Tooploox is an Estimote Technology Partner and we have been working with Estimote beacons for quite some time now. We thought this would be the perfect opportunity to experiment and put a great beacon experience together leveraging Estimote hardware. Our team finally came up with the idea of having a game in which attendees will gain points by exploring and performing some tasks in the building - like finding someone from the TEDx team or some real-life clues to an answer.
The app was build around the idea of giving the TEDx participants an entertaining way of discovering the Capitol complex, where the TEDx event was being held. All five floors were presented as an interactive map with stands users could visit during the breaks.To make the exploration more interesting we gave attendees the ability to collect points and compete with other users. Depending on the area in which you were currently in, a proper context information was presented.
We divided the spots into three categories:
- places, where a user could read about the history and curiosities of the building
- game tasks, where the attendee could solve a riddle or quiz
- sponsored stands - places prepared by TEDx sponsors with additional activities
All those points were spread across the entire building so visiting them all encouraged you to participate in cool activities, meeting new mates and experiencing the TEDx spirit. Wroclaw is known for having little dwarfs all around town, so of course, the star of the app needed to be a dwarf.

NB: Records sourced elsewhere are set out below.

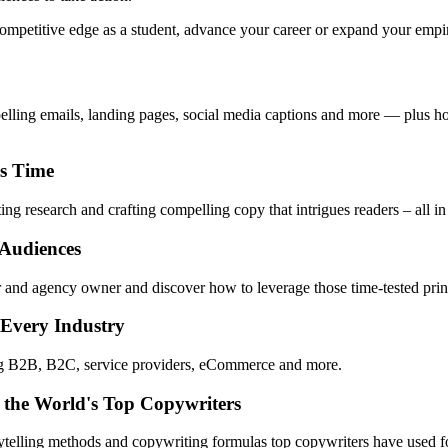
mpetitive edge as a student, advance your career or expand your empire,
pelling emails, landing pages, social media captions and more — plus ho
ss Time
ng research and crafting compelling copy that intrigues readers – all in
 Audiences
 and agency owner and discover how to leverage those time-tested princ
 Every Industry
ing B2B, B2C, service providers, eCommerce and more.
 the World's Top Copywriters
rytelling methods and copywriting formulas top copywriters have used fo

All these crazy ideas were possible thanks to the latest beacon technology that was easy and intuitive to use - the Estimote Beacons, which essentially are small wireless sensors powered by a coin battery which can be attached to almost any surface. It has motion & temperature sensors and emits radio signals that are received and interpreted by smartphones with Bluetooth Low Energy. Every beacon also has a manageable unique identifier consisting of
minor and Transmit Power, which can be set using Estimote’s application. Estimote offers three types of beacons: Stickers, Beacons and Location Beacons*.
How did we use them?
Since the TEDx Wroclaw “Break The Silence” app’s purpose was to provide different actions based on the beacon’s identifier, we decided to use only basic beacons functionality. We’ve separated beacons into three groups: places in Capitol, activities (partners’ stands) and questions. Each group had a different
major assigned to it. As
UUID we used default value same for all Estimote’s beacons.

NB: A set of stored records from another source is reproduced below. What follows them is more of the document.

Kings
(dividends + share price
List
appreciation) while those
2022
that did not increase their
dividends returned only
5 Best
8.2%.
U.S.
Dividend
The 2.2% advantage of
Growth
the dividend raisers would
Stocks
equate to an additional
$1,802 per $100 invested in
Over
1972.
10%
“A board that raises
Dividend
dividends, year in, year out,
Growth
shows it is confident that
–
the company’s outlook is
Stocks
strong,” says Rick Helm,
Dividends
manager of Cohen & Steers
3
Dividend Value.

Minors where numbers from 1-8. For the conference we’ve decided to set weak transmit power (ranging up to 3.5-15m depends on location) and short advertising intervals for better responsiveness. Then we went on a visit to The Capitol and placed all the beacons.
Very much like the opening of Disneyland in 1955 or Jurassic Park in 1993, things can go wrong and they did. A few of our ideas didn’t work the way we wanted them to, so we did what most people would. We PANICKED, but only for a minute. We went all hands on deck and got to fix whatever needed to be fixed. The best part of it was that 99% of errors were easy to fix, the beacon technology allowed us to correct mistakes on the fly and nobody noticed anything wrong. In fact, people loved the experience.
Out of 550 attendees, 200 decided to participate. Since we’ve never developed any sort of similar app before, we didn't know if anyone will be interested to make it through its whole content - and people actually did. It was fun to see them walking through the building and playing the game. The development process taught us how to work in tight time constraints and how to move fast with unusual ideas. It was a very interesting project and the know-how gained is something we can apply to several different fields.